The first thing one notices about the GE earnings release today is the reader-unfriendliness of the title, along with the lack of information about the actual 4th quarter results:
"GE Earned $18.1B in ‘08; 4Q ‘08 Results in Line with December Outlook; Industrial CFOA of $16.7B up 5%; Cash on Balance Sheet Grew from $16B in 3Q to $48B at YE".
The next thing at least this scribe noted is the current GE motto: "Imagination at Work". In these times, we assume that the imagination relates to earnings manipulation.
In any case, we don't care much about earnings. We care a bit about outlook ("We expect 2009 to be extremely difficult."). We don't give a hoot about dividends, which can lie. We also don't care about a AAA rating. Clearly GE is in practice not a triple-A company, of which there are almost none left in America. (A headline today in Bloomberg.com suggests that France may stop being a AAA-rated country.)

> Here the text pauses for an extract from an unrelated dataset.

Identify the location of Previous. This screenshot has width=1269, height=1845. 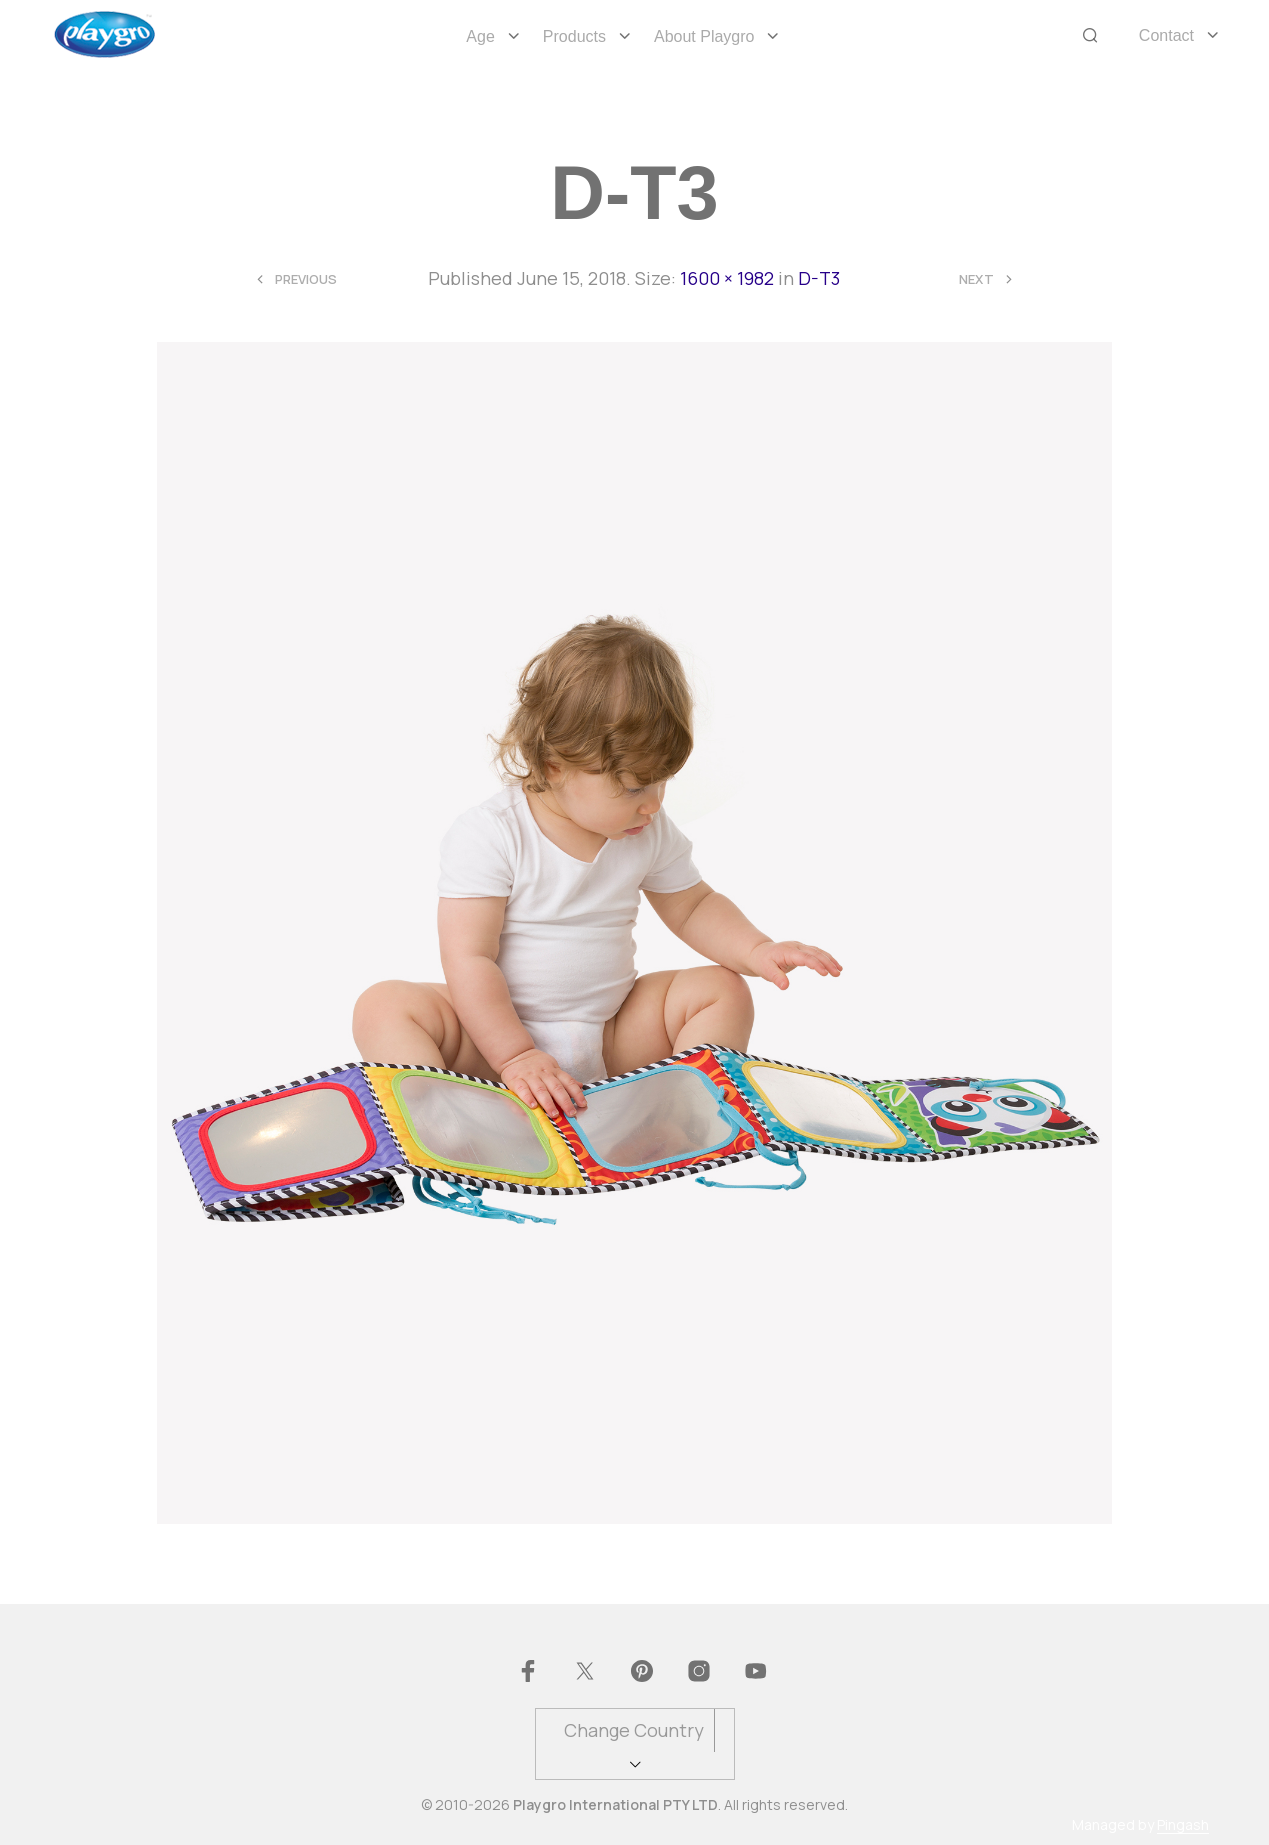
(306, 279).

What really matters here, as readers will have noticed, in this environment, is equity. Here's the real bad news. As of 12/31/08, GE had stockholder's equity after goodwill and intangibles of 8 billion dollars. A year early, the same number was 18.3 billion dollars. So the Company is down $10 B in tangible equity. Great year, guys! Keep paying out those dividends!
The corporation as a whole reports tangible equity of $8 B. GE Capital reports $365 B in net receivables.
At the close of business yesterday, GE had a stock market value of $134 Billion. Of this, $126 Billion is "air" under Generally Accepted Accounting Principles. Let Wall Street's geniuses with their valuation models pick fair value and a stock price target for this wheezing behemoth that even today is predicting double digit growth as soon as the recession ends. I can't even guess at what this company is worth. As far as I'm concerned, unthinkable though it sounds, this stock could have no bottom.